### Task instructions
Exactly as written, transcribe the data from its opening line through the line containing "Requisiti questi che, nel". Leave every picture out.

### Entries supplied

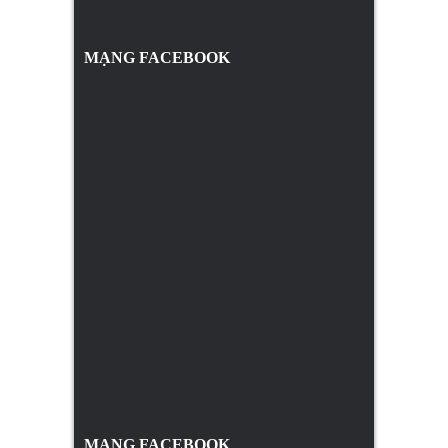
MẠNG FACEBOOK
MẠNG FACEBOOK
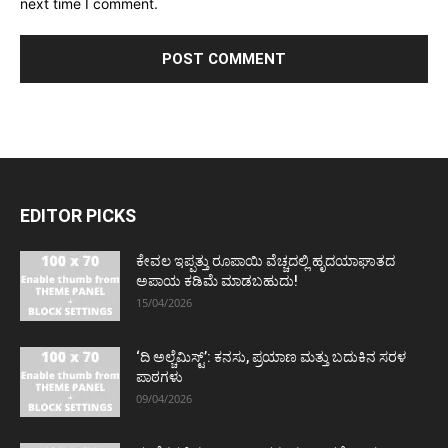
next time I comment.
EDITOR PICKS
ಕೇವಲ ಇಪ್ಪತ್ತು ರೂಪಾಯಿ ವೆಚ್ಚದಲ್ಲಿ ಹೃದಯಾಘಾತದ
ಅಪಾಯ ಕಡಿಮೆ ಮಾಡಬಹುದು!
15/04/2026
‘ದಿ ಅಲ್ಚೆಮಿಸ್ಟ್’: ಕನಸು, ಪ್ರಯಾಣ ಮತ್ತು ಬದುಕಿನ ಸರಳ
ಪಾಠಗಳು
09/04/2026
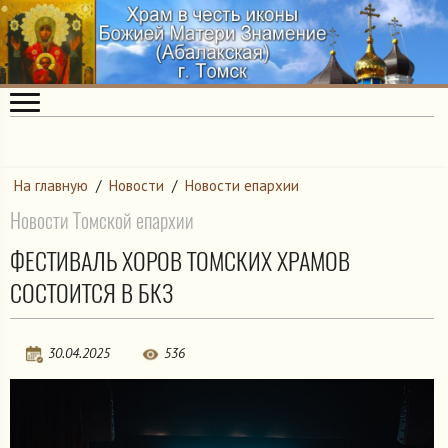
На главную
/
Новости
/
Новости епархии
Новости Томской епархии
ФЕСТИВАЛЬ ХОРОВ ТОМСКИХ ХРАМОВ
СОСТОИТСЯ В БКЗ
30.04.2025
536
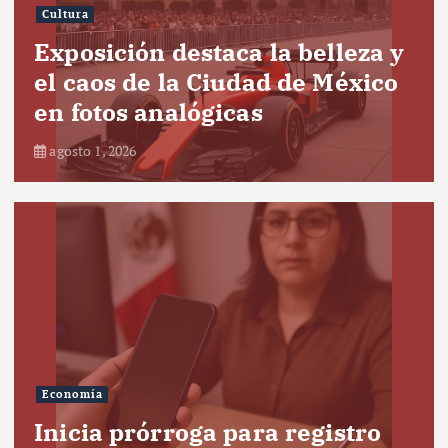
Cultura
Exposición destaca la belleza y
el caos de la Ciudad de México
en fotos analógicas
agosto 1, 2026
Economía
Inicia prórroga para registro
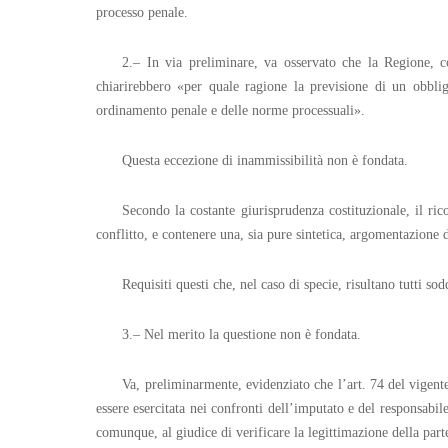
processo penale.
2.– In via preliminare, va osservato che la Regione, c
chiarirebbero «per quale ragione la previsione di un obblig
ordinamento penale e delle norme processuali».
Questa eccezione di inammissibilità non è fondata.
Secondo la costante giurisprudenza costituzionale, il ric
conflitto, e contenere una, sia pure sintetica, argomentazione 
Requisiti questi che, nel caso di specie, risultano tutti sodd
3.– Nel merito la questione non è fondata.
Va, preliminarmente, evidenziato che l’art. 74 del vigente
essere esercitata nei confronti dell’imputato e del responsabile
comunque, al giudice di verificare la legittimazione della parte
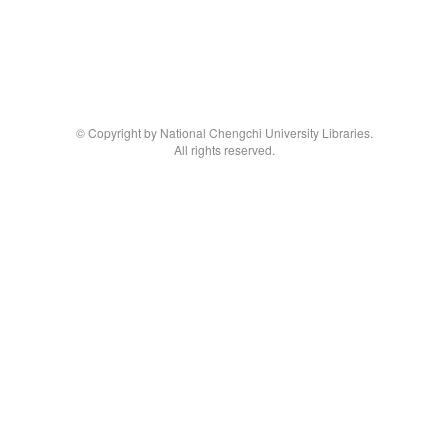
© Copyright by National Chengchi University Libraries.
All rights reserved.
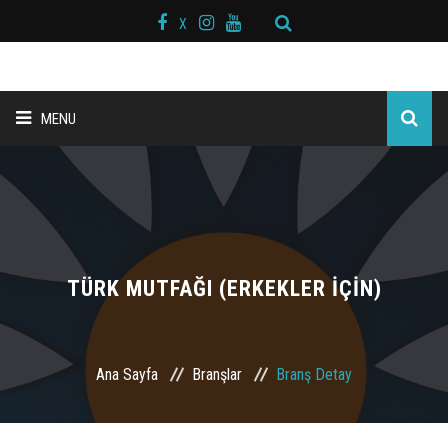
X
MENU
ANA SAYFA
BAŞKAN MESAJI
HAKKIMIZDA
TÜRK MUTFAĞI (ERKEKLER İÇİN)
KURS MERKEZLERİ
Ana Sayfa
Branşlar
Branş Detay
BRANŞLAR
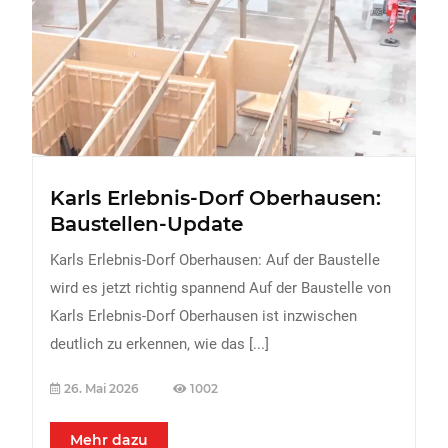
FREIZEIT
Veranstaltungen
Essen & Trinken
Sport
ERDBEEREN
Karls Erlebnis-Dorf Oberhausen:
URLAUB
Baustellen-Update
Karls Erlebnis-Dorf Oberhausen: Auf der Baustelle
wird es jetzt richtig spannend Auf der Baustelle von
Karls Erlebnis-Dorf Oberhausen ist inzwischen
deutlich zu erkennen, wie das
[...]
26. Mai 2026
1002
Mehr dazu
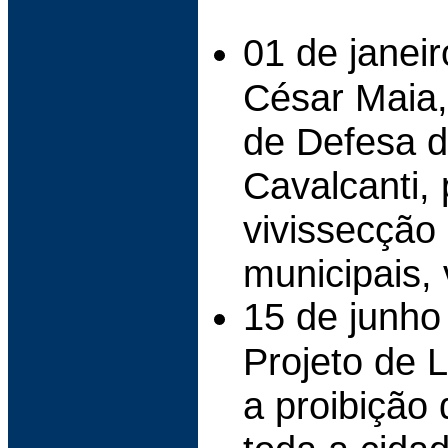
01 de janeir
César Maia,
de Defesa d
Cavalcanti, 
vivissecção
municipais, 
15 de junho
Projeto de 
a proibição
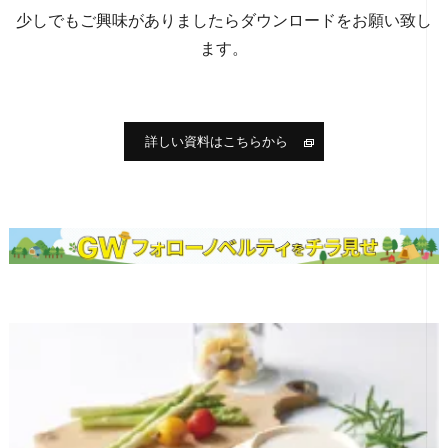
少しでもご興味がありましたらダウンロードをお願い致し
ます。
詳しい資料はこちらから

### Exercise output
MẠNG FACEBOOK
MẠNG FACEBOOK
next time I comment.
EDITOR PICKS
ಕೇವಲ ಇಪ್ಪತ್ತು ರೂಪಾಯಿ ವೆಚ್ಚದಲ್ಲಿ ಹೃದಯಾಘಾತದ
ಅಪಾಯ ಕಡಿಮೆ ಮಾಡಬಹುದು!
15/04/2026
‘ದಿ ಅಲ್ಚೆಮಿಸ್ಟ್’: ಕನಸು, ಪ್ರಯಾಣ ಮತ್ತು ಬದುಕಿನ ಸರಳ
ಪಾಠಗಳು
09/04/2026
На главную
/
Новости
/
Новости епархии
Новости Томской епархии
ФЕСТИВАЛЬ ХОРОВ ТОМСКИХ ХРАМОВ
СОСТОИТСЯ В БКЗ
30.04.2025
536
Cultura
Exposición destaca la belleza y
el caos de la Ciudad de México
en fotos analógicas
agosto 1, 2026
Economía
Inicia prórroga para registro
processo penale.
2.– In via preliminare, va osservato che la Regione, c
chiarirebbero «per quale ragione la previsione di un obblig
ordinamento penale e delle norme processuali».
Questa eccezione di inammissibilità non è fondata.
Secondo la costante giurisprudenza costituzionale, il ric
conflitto, e contenere una, sia pure sintetica, argomentazione 
Requisiti questi che, nel caso di specie, risultano tutti sodd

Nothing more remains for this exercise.